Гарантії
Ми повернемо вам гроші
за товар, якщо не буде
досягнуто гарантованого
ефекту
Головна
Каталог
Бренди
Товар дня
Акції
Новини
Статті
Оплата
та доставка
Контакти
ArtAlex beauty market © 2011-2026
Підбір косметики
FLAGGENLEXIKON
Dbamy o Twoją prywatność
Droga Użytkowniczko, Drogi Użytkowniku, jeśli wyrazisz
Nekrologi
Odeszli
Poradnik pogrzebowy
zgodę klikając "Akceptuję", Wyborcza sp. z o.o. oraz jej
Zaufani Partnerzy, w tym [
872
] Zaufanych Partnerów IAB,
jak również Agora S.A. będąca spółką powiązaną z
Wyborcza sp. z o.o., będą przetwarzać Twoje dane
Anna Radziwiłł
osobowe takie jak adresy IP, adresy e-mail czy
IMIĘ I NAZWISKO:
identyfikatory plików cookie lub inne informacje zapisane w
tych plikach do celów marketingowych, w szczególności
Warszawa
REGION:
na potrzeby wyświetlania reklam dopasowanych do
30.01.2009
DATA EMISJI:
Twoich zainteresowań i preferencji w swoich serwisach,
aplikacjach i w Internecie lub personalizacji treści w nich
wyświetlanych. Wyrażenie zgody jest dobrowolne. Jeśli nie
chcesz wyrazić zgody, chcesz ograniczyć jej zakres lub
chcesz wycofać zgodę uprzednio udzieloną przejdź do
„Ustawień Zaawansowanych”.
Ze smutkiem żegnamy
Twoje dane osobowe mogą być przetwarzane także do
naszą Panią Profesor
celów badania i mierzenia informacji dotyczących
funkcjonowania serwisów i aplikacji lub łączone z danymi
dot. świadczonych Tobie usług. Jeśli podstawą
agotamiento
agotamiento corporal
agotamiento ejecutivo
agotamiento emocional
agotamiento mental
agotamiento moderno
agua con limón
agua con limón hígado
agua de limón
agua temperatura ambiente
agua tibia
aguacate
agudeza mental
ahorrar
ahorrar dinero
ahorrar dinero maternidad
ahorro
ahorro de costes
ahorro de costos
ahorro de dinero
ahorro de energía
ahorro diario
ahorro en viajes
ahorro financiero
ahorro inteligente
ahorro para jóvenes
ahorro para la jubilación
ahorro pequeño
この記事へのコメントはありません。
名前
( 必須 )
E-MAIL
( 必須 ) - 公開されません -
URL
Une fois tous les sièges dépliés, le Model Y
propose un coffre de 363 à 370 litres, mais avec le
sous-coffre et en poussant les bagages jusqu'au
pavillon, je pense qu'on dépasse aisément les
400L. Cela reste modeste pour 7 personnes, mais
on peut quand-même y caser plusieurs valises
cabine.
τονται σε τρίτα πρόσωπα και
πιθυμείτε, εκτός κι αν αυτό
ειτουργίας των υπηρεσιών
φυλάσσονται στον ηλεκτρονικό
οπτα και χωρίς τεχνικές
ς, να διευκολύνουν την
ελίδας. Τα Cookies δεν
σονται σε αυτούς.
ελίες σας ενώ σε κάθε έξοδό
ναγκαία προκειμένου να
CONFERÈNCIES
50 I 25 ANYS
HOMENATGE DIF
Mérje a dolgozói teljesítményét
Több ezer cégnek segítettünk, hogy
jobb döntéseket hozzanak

- - - -

§ Your goal
In the entries above, find each line with the word "osobowe" and show it.

§ Result of the exercise
osobowe takie jak adresy IP, adresy e-mail czy
Twoje dane osobowe mogą być przetwarzane także do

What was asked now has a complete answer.